■ Assigned task: In the copy of these records, include no pictures and change nothing else.
--- Dataset ---
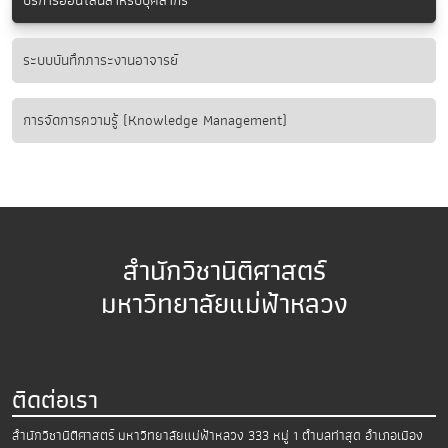
บริการออนไลน์สำหรับบุคลากร
ระบบบันทึกภาระงานอาจารย์
การจัดการความรู้ (Knowledge Management)
สำนักวิชานิติศาสตร์
มหาวิทยาลัยแม่ฟ้าหลวง
ติดต่อเรา
สำนักวิชานิติศาสตร์ มหาวิทยาลัยแม่ฟ้าหลวง
333 หมู่ 1 ตำบลท่าสุด อำเภอเมือง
---
■ Response:
บริการออนไลน์สำหรับบุคลากร
ระบบบันทึกภาระงานอาจารย์
การจัดการความรู้ (Knowledge Management)
สำนักวิชานิติศาสตร์
มหาวิทยาลัยแม่ฟ้าหลวง
ติดต่อเรา
สำนักวิชานิติศาสตร์ มหาวิทยาลัยแม่ฟ้าหลวง
333 หมู่ 1 ตำบลท่าสุด อำเภอเมือง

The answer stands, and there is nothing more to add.